1.2. Rumusan Masalah
Berdasarkan latar belakang yang telah dipaparkan, rumusan masalah yang
menjadi dasar dalam penelitian ini adalah: ”Mengembangkan metode pengukuran
KPI baru yang dapat digunakan sebagai baseline pengukuran kinerja departemen
yang dapat lebih mencerminkan performa sebenarnya dari departemen tersebut
pada kondisi yang umum.”
1.3. Asumsi dan Batasan Masalah
Adapun asumsi dan batasan yang digunakan dalam penelitian ini adalah:
1. Sistem yang diamati terbatas pada fase engineering proyek EPC.

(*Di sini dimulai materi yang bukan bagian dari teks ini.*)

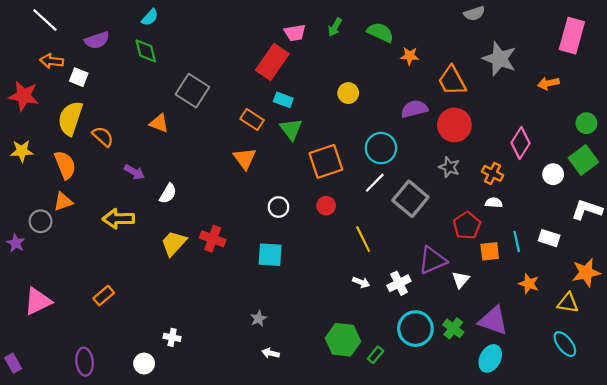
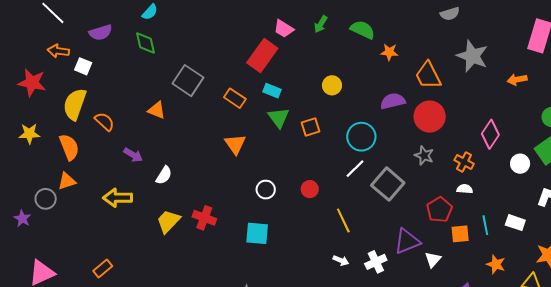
pink trapezoid: (295, 33) -> (284, 29), turned 40
orange rectangle: (252, 120) -> (235, 98), moved
orange square: (326, 161) -> (310, 127), moved, size x0.6

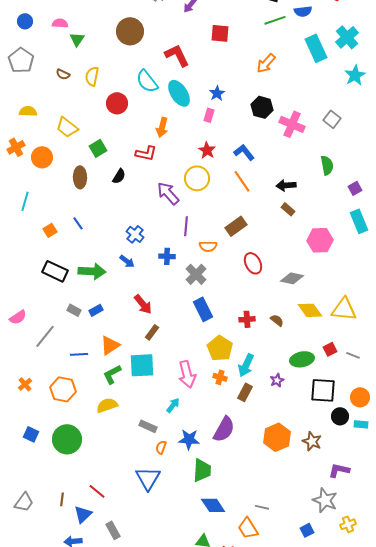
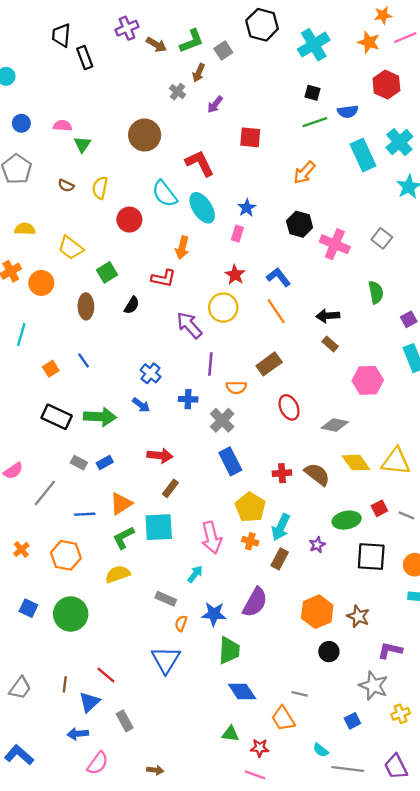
red arrow: (143, 304) -> (160, 456), turned -45
brown semicircle: (277, 320) -> (317, 474), size x1.6
black circle: (340, 416) -> (329, 652), moved

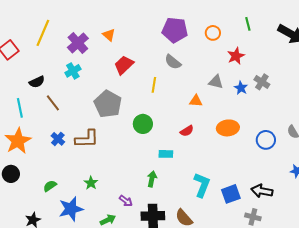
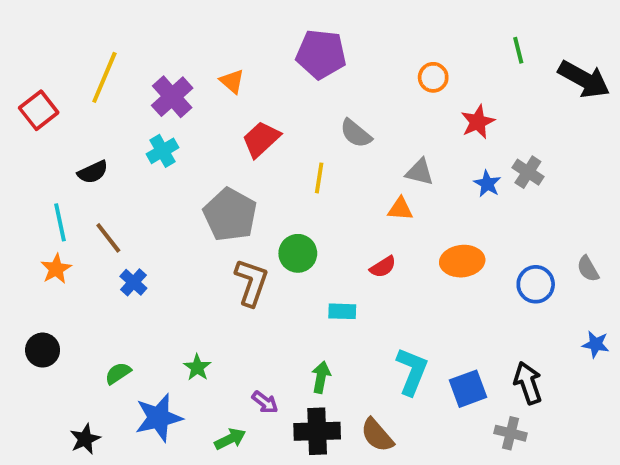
green line: (248, 24) -> (518, 50), moved
purple pentagon: (175, 30) -> (321, 54), moved
gray triangle: (216, 82) -> (420, 172), moved
brown line: (53, 103) -> (108, 238), moved
brown L-shape: (87, 139) -> (251, 282), moved, turned -70
orange star: (18, 141) -> (56, 269), moved, size x0.6
green arrow: (152, 179) -> (321, 377), moved
black arrow: (262, 191) -> (528, 383), turned 60

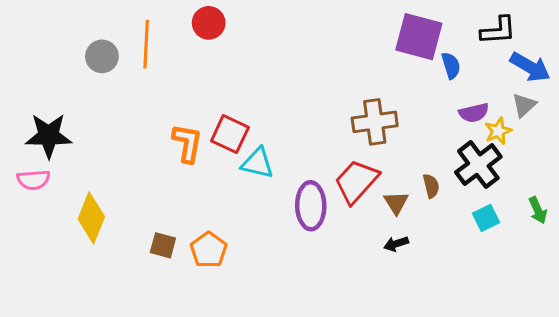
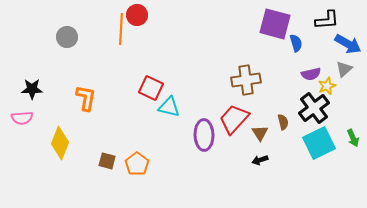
orange line: (146, 44) -> (121, 29), moved
black star: (49, 136) -> (32, 89), size x0.7
orange L-shape: (187, 143) -> (86, 98), moved
cyan square: (486, 218) -> (319, 143), size x1.8

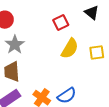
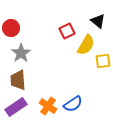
yellow semicircle: (70, 49) -> (86, 45), moved

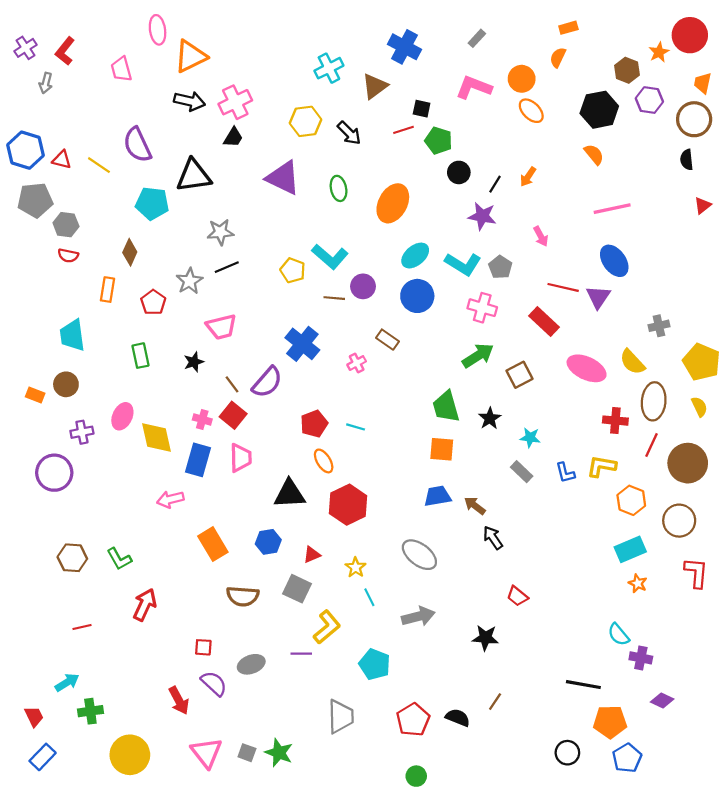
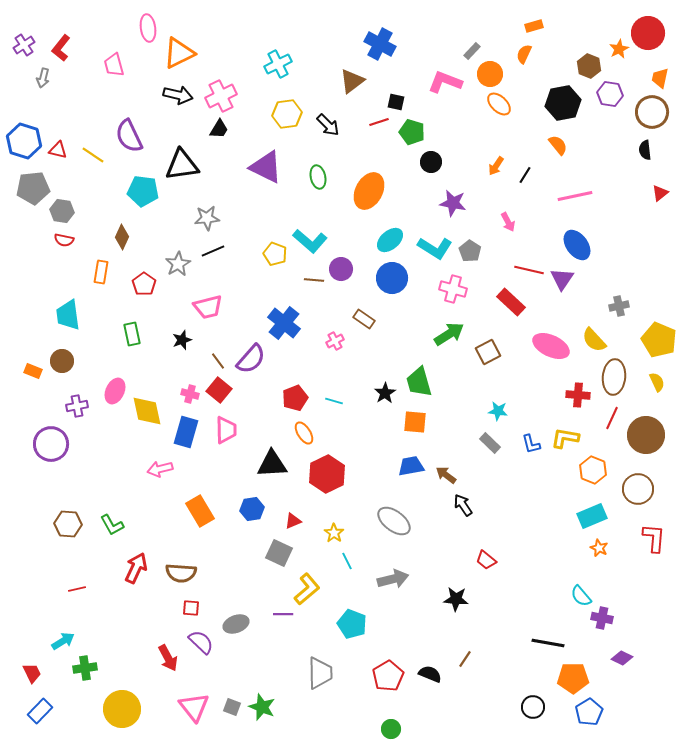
gray rectangle: (477, 38) -> (472, 51), moved
cyan cross: (329, 68) -> (278, 64), moved
black line: (495, 184) -> (525, 175), moved
black star: (490, 418) -> (385, 393), moved
brown semicircle: (243, 596) -> (181, 573), moved

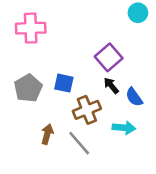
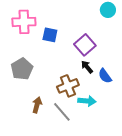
blue square: (64, 83) -> (50, 35), moved
cyan arrow: (124, 128) -> (87, 101), moved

2. Pengukuran KPI yang diteliti terbatas hanya menggunakan Schedule
Performance Index (SPI) saja.
3. Rework dengan hubungan timbal-balik antara dua departemen
dianggap sebagai rework eksternal dan dipertimbangkan dalam
model.
1.4. Tujuan Penelitian
Tujuan dari dilakukannya penelitian ini adalah:
1. Mengembangkan metode baru untuk menentukan baseline KPI yang
mempertimbangkan rework yang diberikan oleh departemen
upstream (rework eksternal).
2. Membandingkan metode pengukuran KPI yang baru dengan metode
pengukuran KPI yang umum digunakan pada saat ini dengan banyak
skenario.
3. Mengidentifikasi pengaruh yang diberikan variabel exogenous pada
model terhadap tingkat keadilan pengukuran KPI.
1.5. Manfaat Penelitian
Manfaat yang diharapkan dari penelitian ini adalah agar didapatkan metode
pengukuran KPI yang dapat merepresentasikan kinerja sebenarnya suatu
departemen pada fase engineering proyek EPC secara lebih akurat, adil, dan
representatif. Selain itu, generalisasi yang dilakukan diharapkan dapat
memberikan gambaran mengenai metode pengukuran KPI pada kondisi yang
lebih umum.
Penelitian yang dilakukan terhadap metode ini diharapkan dapat
memberikan masukan kepada perusahaan khususnya dalam pengukuran
performa suatu departemen dalam suatu proyek. Dengan demikian informasi
yang diperoleh dapat menjadi masukan bagi proyek serupa di masa depan.